Intraperitoneal doses of 80 or 320 mg/kg/day acyclovir given to rats for 6 and 1 months, respectively, caused testicular atrophy. Plasma levels were not measured in the one-month study and were 2 to 4 times human levels in the six-month study. Testicular atrophy was persistent through the 4-week postdose recovery phase after 320 mg/kg/day; some evidence of recovery of sperm production was evident 30 days postdose. Intravenous dose of 100 and 200 mg/kg/day acyclovir given to dogs for 31 days caused aspermatogenesis. At 100 mg/kg/day plasma levels were 4 to 8 times human levels, while at 200 mg/kg/day they were 13 to 25 times human levels. No testicular abnormalities were seen in dogs given 50 mg/kg/day IV for one month (2 to 3 times human levels) and in dogs given 60 mg/kg/day orally for one year (the same as human levels).

Pregnancy

Teratogenic Effects: Pregnancy Category C. Acyclovir was not teratogenic in the mouse (450 mg/kg/day, p.o.), rabbit (50 mg/kg/day, SC and IV) or in standard tests in the rat (50 mg/kg/day, SC). These exposures resulted in plasma levels the same as, 4 and 9, and 1 and 2 times, respectively, human levels. In a non-standard test in rats there were fetal abnormalities, such as head and tail anomalies, and maternal toxicity.³⁷ In this test, rats were given 3 SC doses of 100 mg/kg acyclovir on gestation day 10, resulting in plasma levels 5 and 10 times human levels. There are no adequate and well-controlled studies in pregnant women. Acyclovir should not be used during pregnancy unless the potential benefit justifies the potential risk to the fetus. Although acyclovir was not teratogenic in standard animal studies, the drug's potential for causing chromosome breaks at high concentration should be taken into consideration in making this determination.
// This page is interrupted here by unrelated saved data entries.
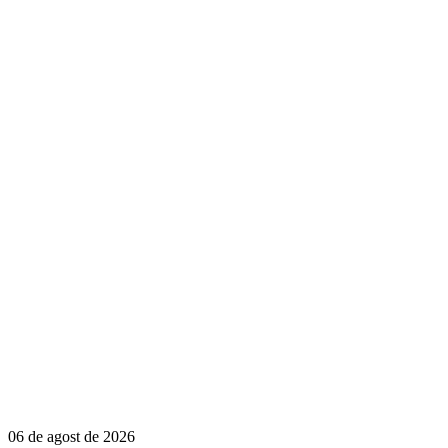
06 de agost de 2026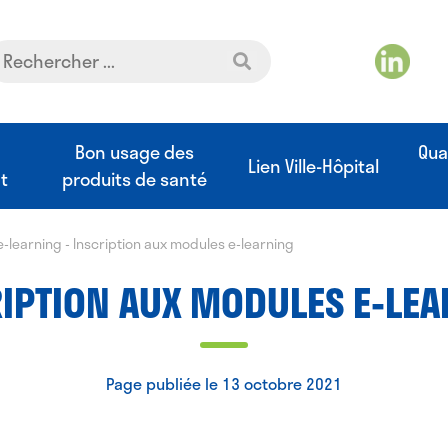
t
Bon usage des
Qua
Lien Ville-Hôpital
t
produits de santé
e-learning
-
Inscription aux modules e-learning
IPTION AUX MODULES E-LE
Page publiée le 13 octobre 2021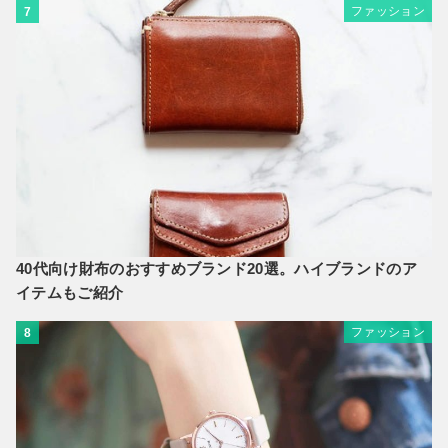
ファッション
7
40代向け財布のおすすめブランド20選。ハイブランドのア
イテムもご紹介
ファッション
8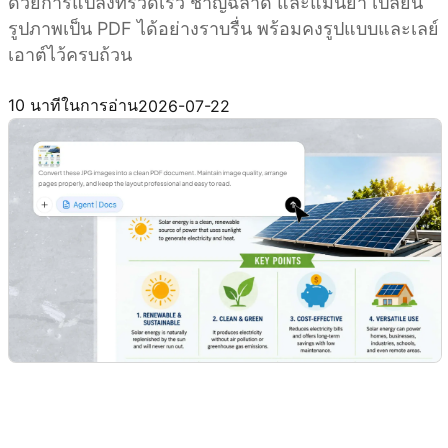
ด้วยการแปลงที่รวดเร็ว ชาญฉลาด และแม่นยำ เปลี่ยน
รูปภาพเป็น PDF ได้อย่างราบรื่น พร้อมคงรูปแบบและเลย์
เอาต์ไว้ครบถ้วน
ลองใช้ Kimi Docs
10 นาทีในการอ่าน
2026-07-22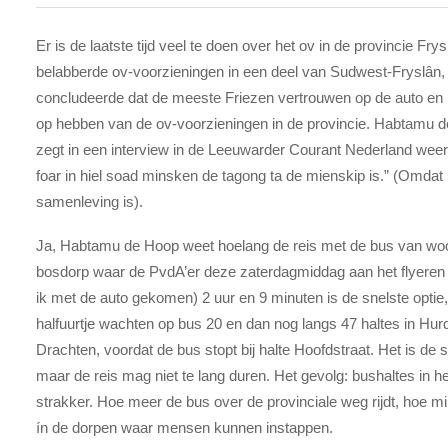
Er is de laatste tijd veel te doen over het ov in de provincie F
belabberde ov-voorzieningen in een deel van Sudwest-Fryslân, 
concludeerde dat de meeste Friezen vertrouwen op de auto e
op hebben van de ov-voorzieningen in de provincie. Habtamu
zegt in een interview in de Leeuwarder Courant Nederland weer 
foar in hiel soad minsken de tagong ta de mienskip is.” (Omdat
samenleving is).
Ja, Habtamu de Hoop weet hoelang de reis met de bus van wo
bosdorp waar de PvdA’er deze zaterdagmiddag aan het flyeren i
ik met de auto gekomen) 2 uur en 9 minuten is de snelste opti
halfuurtje wachten op bus 20 en dan nog langs 47 haltes in H
Drachten, voordat de bus stopt bij halte Hoofdstraat. Het is de s
maar de reis mag niet te lang duren. Het gevolg: bushaltes in h
strakker. Hoe meer de bus over de provinciale weg rijdt, hoe mi
ín de dorpen waar mensen kunnen instappen.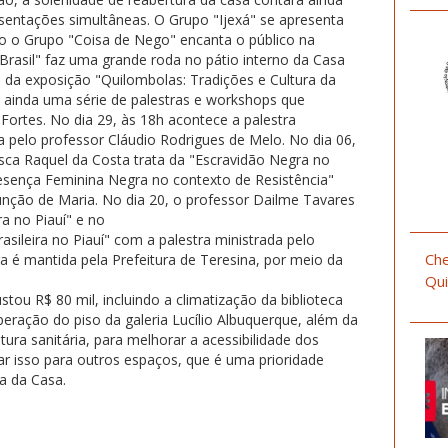
entações simultâneas. O Grupo "Ijexá" se apresenta
to o Grupo "Coisa de Nego" encanta o público na
Brasil" faz uma grande roda no pátio interno da Casa
 da exposição "Quilombolas: Tradições e Cultura da
rá ainda uma série de palestras e workshops que
ortes. No dia 29, às 18h acontece a palestra
 pelo professor Cláudio Rodrigues de Melo. No dia 06,
sca Raquel da Costa trata da "Escravidão Negra no
Presença Feminina Negra no contexto de Resistência"
unção de Maria. No dia 20, o professor Dailme Tavares
ira no Piauí" e no
brasileira no Piauí" com a palestra ministrada pelo
Che
ura é mantida pela Prefeitura de Teresina, por meio da
Qui
u R$ 80 mil, incluindo a climatização da biblioteca
eração do piso da galeria Lucílio Albuquerque, além da
tura sanitária, para melhorar a acessibilidade dos
ar isso para outros espaços, que é uma prioridade
ra da Casa.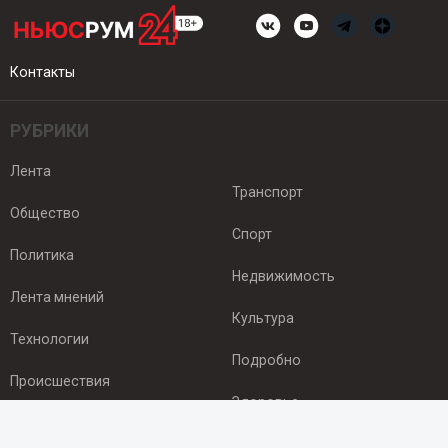
Контакты
РУБРИКИ
Лента
Транспорт
Общество
Спорт
Политика
Недвижимость
Лента мнений
Культура
Технологии
Подробно
Происшествия
Здоровье
Экономика
ПОДПИСКА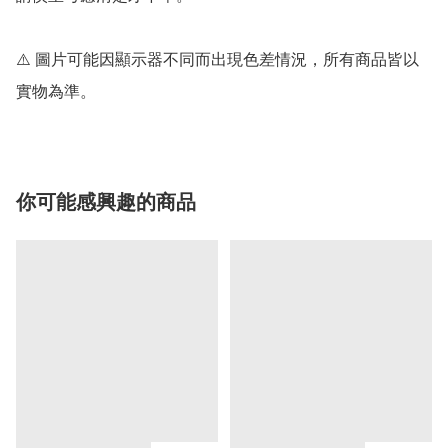
⚠️ 圖片可能因顯示器不同而出現色差情況，所有商品皆以
實物為準。
你可能感興趣的商品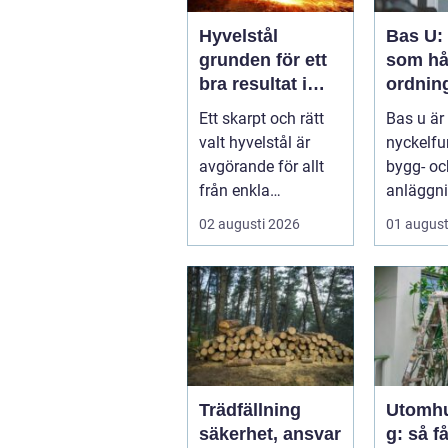
Hyvelstål
Bas U:
grunden för ett
som hå
bra resultat i
ordnin
hyvling
arbetsm
Ett skarpt och rätt
Bas u är
byggpr
valt hyvelstål är
nyckelfu
avgörande för allt
bygg- oc
från enkla
anläggni
hobbyprojekt i
med ansv
02 augusti 2026
01 august
verkstaden till k...
arbetsm.
Trädfällning
Utomh
säkerhet, ansvar
g: så f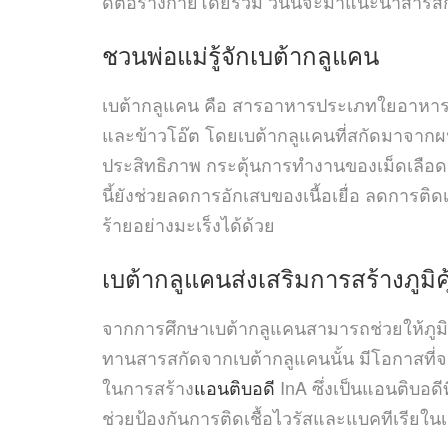
ดีต่อร่างกายโดยรวม วันนี้จะมาแนะนำสารสกัดจ
ชวนพ่อแม่รู้จัก
เบต้ากลูแคน
เบต้ากลูแคน คือ สารอาหารประเภทใยอาหารชนิ
และข้าวโอ๊ต โดยเบต้ากลูแคนที่สกัดมาจากผนั
ประสิทธิภาพ กระตุ้นการทำงานของเม็ดเลือดข
นี้ยังช่วยลดการอักเสบของเนื้อเยื่อ ลดการติด
ร้ายอย่างมะเร็งได้ด้วย
เบต้ากลูแคนส่งเสริมการสร้างภูมิค
จากการศึกษาเบต้ากลูแคนสามารถช่วยให้ภูมิค
ทานสารสกัดจากเบต้ากลูแคนนั้น มีโอกาสที่จะต
ในการสร้าง
แอนติบอดี
InA ซึ่งเป็นแอนติบอดีท
ช่วยป้องกันการติดเชื้อไวรัสและแบคทีเรียใน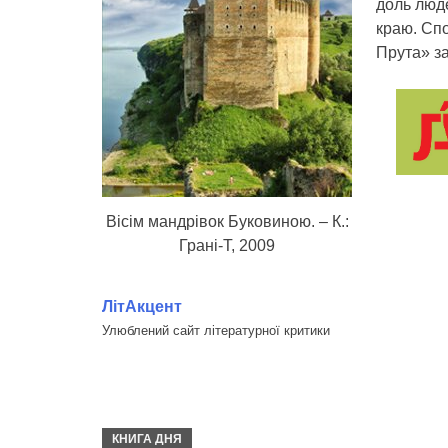
доль люде
краю. Сп
Прута» за
Вісім мандрівок Буковиною. – К.:
Грані-Т, 2009
ЛітАкцент
Улюблений сайт літературної критики
КНИГА ДНЯ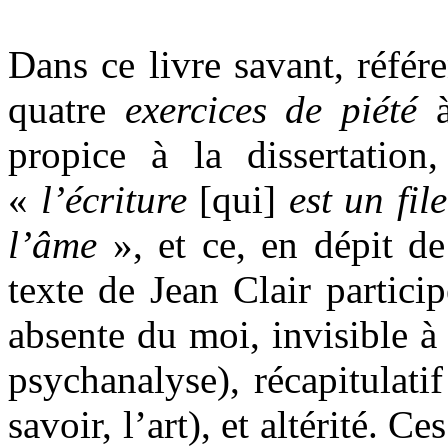
Dans ce livre savant, référe
quatre
exercices de piété
propice à la dissertation
«
l’écriture
[qui]
est un fil
l’âme
», et ce, en dépit d
texte de Jean Clair partici
absente du moi, invisible à 
psychanalyse), récapitulatif
savoir, l’art), et altérité. C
Pregnancy Exposure Registry: To monitor maternal fetal outcomes of pregnant women exposed to systemic acyclovir, Glaxo Wellcome Co. maintains an Acyclovir Pregnancy Registry. Physicians are encouraged to register patients by calling (800) 722-9292 ext. 8465.

Nursing Mothers

Acyclovir concentrations have been documented in breast milk in two women following oral administration of acyclovir and ranged from 0.6 to 4.1 times corresponding plasma levels.^38,39 These concentrations would potentially expose the nursing infant to a dose acyclovir up to 0.3 mg/kg/day. Caution should be exercised when acyclovir is administered to a nursing woman.